Jamaat-e-Islami as formed on 26 August 1941 at Lahore under the leadership of Sayyid Abul A'la Maududi. After the Partition members of the organisation remaining in what became the Republic of India, re-organised themselves to form an independent party, having its own Constitution and separate leadership and organisational structure from Jamaat-e-Islami, Pakistan. Although India was a Hindu-majority country, and beset by at times violent Hindu-Muslim sectarianism, Maududi believed that there was "at least a 60 per cent chance for Islam’s success" in India—Islam as a complete way of life, devoid of nationalism, socialism, liberalism or any other non-Islamic ideologies.

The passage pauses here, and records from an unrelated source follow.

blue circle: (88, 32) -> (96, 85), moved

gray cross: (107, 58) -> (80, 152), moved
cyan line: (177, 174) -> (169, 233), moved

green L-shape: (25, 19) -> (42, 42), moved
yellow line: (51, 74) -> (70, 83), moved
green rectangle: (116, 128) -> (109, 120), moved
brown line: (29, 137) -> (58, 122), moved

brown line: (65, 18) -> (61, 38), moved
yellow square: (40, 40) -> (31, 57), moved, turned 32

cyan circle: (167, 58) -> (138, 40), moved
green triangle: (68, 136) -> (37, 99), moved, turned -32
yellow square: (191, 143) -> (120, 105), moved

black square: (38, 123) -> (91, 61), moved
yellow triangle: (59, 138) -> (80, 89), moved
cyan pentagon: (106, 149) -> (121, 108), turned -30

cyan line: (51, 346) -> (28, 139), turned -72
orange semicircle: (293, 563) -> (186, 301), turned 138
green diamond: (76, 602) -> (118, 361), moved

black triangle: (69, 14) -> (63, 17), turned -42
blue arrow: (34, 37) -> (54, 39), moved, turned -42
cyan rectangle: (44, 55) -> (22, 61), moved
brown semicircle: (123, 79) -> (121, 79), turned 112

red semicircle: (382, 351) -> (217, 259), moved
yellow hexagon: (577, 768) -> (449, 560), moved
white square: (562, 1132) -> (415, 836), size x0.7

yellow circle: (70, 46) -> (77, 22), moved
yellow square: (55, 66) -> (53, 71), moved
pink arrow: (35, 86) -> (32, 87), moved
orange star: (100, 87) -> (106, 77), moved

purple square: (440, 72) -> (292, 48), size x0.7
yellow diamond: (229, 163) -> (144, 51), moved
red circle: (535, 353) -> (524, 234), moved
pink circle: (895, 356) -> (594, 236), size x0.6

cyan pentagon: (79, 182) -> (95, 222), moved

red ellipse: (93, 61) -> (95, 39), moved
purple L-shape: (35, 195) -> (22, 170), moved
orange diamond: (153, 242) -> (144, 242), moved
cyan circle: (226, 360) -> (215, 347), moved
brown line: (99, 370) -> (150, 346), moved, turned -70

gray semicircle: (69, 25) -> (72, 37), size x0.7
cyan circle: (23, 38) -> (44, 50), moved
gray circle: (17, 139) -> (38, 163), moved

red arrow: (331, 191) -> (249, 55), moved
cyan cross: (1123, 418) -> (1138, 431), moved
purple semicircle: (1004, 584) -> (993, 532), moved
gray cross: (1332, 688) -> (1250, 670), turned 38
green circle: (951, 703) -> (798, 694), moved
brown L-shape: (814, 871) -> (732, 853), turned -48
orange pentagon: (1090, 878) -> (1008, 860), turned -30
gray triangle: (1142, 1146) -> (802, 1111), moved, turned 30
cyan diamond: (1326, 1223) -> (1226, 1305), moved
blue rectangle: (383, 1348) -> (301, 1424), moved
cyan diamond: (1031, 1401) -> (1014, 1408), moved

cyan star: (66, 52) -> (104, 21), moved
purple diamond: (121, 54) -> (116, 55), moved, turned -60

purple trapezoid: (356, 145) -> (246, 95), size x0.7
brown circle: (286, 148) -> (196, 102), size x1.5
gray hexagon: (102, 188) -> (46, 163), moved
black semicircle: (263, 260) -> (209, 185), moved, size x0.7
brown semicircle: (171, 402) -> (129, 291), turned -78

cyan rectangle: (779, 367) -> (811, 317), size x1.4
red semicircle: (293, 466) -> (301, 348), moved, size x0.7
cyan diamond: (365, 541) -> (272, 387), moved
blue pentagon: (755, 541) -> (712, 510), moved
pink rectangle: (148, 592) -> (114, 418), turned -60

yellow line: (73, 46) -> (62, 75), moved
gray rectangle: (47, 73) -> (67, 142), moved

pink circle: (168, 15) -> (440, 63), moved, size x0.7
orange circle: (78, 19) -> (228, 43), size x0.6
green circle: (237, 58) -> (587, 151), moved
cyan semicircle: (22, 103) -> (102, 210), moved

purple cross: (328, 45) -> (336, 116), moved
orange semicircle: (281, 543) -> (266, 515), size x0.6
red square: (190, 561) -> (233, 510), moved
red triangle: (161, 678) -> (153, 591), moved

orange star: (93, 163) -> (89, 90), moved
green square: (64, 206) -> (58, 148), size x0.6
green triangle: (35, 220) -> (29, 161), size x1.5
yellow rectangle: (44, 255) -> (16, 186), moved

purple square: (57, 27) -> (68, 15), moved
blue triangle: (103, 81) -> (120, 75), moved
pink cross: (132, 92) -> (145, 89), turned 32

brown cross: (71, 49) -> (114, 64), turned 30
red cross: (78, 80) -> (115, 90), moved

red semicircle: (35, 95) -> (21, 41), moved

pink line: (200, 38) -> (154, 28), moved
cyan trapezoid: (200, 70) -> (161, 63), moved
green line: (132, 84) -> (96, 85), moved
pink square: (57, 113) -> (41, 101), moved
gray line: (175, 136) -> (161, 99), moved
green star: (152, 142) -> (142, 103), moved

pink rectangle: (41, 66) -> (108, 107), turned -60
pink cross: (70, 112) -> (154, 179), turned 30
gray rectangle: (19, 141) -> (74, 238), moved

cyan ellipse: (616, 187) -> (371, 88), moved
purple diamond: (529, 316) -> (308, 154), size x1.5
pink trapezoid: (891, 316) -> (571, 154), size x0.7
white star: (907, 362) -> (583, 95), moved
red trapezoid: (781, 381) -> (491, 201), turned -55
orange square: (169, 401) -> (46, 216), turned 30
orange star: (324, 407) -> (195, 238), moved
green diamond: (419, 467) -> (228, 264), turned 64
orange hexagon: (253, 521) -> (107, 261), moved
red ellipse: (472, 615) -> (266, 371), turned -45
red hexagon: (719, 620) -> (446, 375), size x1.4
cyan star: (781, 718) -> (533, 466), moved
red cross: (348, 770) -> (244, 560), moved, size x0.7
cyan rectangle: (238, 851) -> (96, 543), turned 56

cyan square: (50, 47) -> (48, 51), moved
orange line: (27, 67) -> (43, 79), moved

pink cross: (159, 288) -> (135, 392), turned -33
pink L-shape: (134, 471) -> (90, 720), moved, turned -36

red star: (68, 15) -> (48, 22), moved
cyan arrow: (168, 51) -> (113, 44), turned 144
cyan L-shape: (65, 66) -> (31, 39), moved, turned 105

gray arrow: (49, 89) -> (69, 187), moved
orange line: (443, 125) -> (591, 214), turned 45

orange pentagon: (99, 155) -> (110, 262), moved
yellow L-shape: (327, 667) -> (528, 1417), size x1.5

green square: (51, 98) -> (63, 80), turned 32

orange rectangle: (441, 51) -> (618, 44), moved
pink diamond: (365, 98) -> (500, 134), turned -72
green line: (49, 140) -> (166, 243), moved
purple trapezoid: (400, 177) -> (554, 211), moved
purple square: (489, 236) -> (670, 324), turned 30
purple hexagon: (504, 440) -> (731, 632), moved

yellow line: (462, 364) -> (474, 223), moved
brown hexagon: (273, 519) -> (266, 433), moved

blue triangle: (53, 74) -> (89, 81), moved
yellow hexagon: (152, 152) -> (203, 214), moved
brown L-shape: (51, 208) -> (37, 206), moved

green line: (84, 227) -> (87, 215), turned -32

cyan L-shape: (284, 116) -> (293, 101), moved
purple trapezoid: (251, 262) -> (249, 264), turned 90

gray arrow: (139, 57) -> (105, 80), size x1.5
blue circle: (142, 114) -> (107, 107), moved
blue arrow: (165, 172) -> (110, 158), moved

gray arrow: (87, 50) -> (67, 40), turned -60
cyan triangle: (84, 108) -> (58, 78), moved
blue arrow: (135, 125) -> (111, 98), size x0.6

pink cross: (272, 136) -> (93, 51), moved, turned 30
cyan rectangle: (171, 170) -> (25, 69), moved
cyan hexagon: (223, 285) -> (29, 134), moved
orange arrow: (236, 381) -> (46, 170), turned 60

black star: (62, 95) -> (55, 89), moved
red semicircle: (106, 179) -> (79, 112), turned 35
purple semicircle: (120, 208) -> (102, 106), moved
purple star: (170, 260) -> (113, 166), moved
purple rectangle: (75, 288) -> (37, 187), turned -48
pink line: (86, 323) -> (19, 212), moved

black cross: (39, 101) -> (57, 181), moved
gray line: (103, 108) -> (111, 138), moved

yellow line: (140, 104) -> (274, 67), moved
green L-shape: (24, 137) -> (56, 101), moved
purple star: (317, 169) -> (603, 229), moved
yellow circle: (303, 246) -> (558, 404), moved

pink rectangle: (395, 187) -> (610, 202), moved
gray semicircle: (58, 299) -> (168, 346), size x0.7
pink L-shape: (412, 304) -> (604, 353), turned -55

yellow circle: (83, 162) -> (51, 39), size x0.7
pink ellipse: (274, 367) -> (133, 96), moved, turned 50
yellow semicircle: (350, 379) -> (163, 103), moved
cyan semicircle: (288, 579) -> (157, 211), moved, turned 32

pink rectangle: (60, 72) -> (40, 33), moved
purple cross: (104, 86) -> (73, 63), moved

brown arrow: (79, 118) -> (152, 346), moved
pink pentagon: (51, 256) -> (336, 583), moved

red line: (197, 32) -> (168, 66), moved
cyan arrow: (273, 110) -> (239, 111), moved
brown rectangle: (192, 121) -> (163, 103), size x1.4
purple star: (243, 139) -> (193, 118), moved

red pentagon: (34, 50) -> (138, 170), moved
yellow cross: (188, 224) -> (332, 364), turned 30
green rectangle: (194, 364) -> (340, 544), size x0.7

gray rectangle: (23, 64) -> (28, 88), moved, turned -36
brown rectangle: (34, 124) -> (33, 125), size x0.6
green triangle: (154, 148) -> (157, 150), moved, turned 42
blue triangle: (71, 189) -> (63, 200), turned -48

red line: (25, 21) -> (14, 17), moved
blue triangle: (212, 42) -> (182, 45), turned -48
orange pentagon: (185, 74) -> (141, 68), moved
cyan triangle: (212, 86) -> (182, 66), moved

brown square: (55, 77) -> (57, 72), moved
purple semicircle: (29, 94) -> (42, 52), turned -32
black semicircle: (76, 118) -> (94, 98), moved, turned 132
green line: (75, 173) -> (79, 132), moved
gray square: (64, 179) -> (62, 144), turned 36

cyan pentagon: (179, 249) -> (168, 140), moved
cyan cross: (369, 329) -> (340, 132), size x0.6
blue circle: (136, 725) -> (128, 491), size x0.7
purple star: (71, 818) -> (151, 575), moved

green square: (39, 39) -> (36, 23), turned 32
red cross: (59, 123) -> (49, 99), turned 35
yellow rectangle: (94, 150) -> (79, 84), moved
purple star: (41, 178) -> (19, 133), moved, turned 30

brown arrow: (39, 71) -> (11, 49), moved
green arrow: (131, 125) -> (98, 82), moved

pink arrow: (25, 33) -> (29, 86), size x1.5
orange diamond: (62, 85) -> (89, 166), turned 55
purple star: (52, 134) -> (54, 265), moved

The Indian Jamaat-e-Islami came into being in April 1948 at Allahabad and was officially called "Jamaat-e-Islami Hind". 240 members attended the first meeting and elected Maulana Abul Lais Nadvi as their Amir (leader), and established their headquarters at Malihabad, Lucknow, U.P. Later, the headquarters was shifted to Rampur in 1949 and then to New Delhi in 1960.

Jamaat-e-Islami Hind then underwent a process of reorganisation, reframing its constitution and written policy. The new constitution came into effect on 13 April 1956. The organisation held an All-India Meet at Rampur (U.P) in 1951 followed by meetings at Hyderabad (1952) Delhi (1960), Hyderabad (1967), Delhi (1974), Hyderabad (1981), Hyderabad (1997) and Delhi (2002). It has also held regional conferences on various occasions in different parts of the country. The state chapters of the organisation also hold separate conferences at regular intervals.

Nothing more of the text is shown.